Güler yüz ve tatlı dilin önemini anlatan çok güzel temsilî bir hikâye vardır, şöyle ki: “Güneş ile rüzgar, güç konusunda iddiaya girerler. İkisi de ben daha güçlüyüm, iddiasındadır. Derken rüzgâr meydan okurcasına ileriye atılıp; “şu yolda yürüyen adamın ceketini kim çıkartabilirse, en güçlü odur,” der ve esmeye başlar... Fakat rüz-gâr estikçe adam ceketini iliklemeye ve daha bir sarılmaya başlar. Rüzgâr şiddetini artırdıkça adam, çıkarmak şöyle dursun; asla bırakmam, dercesine ceketine sımsıkı sarılır. Bu sefer de güneş, rüzgara; “çıkartamadın, sen kenara çekil! Bak, ben onun ceketini nasıl çıkartacağım gör,” der ve adamı tatlı tatlı ısıtmaya başlar. Güneşten büyük keyif alıp yavaş yavaş ısınmaya başlayan adam, önce ceketinin düğmelerini bir bir çözer. Daha sonra biraz daha ısınınca terlememek için ceketini çıkarıp omuzuna atar. Evet doğru; kabalık ve sertliğin zorla yapamadığını; nezaket ve zarafet hiç zorlanmadan yapar.
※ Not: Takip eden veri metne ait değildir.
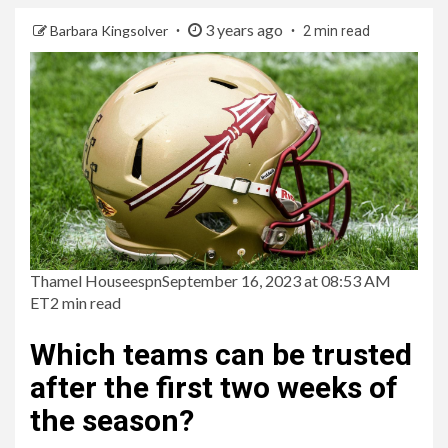
3 years ago
Barbara Kingsolver
2 min read
Thamel House
espn
September 16, 2023 at 08:53 AM
ET
2 min read
Which teams can be trusted
after the first two weeks of
the season?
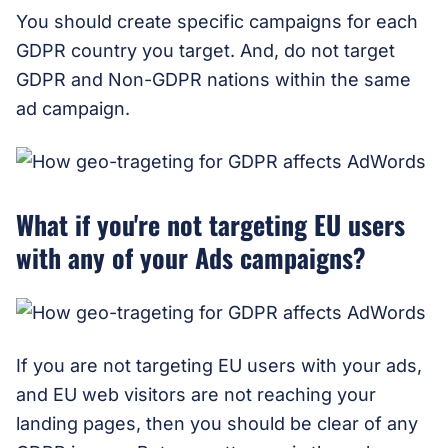
You should create specific campaigns for each
GDPR country you target. And, do not target
GDPR and Non-GDPR nations within the same
ad campaign.
What if you're not targeting EU users
with any of your Ads campaigns?
If you are not targeting EU users with your ads,
and EU web visitors are not reaching your
landing pages, then you should be clear of any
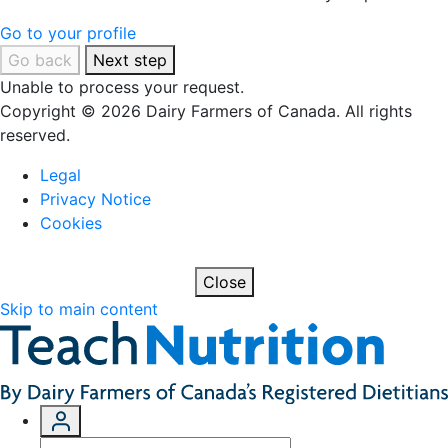
Go to your profile
Go back
Next step
Unable to process your request.
Copyright © 2026 Dairy Farmers of Canada. All rights
reserved.
Legal
Privacy Notice
Cookies
Close
Skip to main content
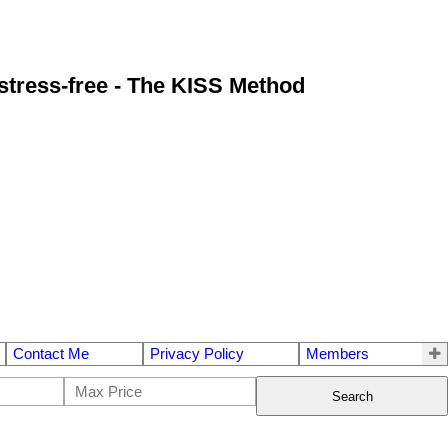
stress-free - The KISS Method
Contact Me
Privacy Policy
Members
Search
Allahü Teâlâ, Sevgili Peygamberimize hitaben şöyle buyuruyor: “Sen, insanları Allah yoluna hikmetle, güzel ve makul öğütlerle dâvet et, gerektiği zaman da onlarla en güzel tarzda mücadele et!” (Nahl 125) Dolayısıyla kaba ve nezaketsiz olursak; dost ve arkadaşlarımız olmaz, ayrıca hiçbir kimseyi de etkileyemeyiz.
Güler yüz ve tatlı dil; dinimizde sadaka vermek kadar sevap sayılır. Hadis-i şerifte buyuruldu ki: “Güzel ve hoş bir söz de sadakadır.” (Müslim 1009) Her gün sadaka vermek, nefsimize zor gelebilir. Ancak güler yüzlü-tatlı dilli olmamızın bir maliyeti yoktur.
Başka bir hadis-i şerifte de şöyle buyurulmaktadır: “Yarım hurma da olsa sadaka vererek cehennem ateşinden korunun. Şayet (biriniz) bunu da bulamazsa, güzel sözle (korunsun.)” (Buhari 6023) İbni Hacer-i Askalanî Hazretleri diyor ki: “İnsan, kendisine verilen malla sevinip mutlu olduğu gibi, muhatap olduğu güzel sözle de sevinip mutlu olur.”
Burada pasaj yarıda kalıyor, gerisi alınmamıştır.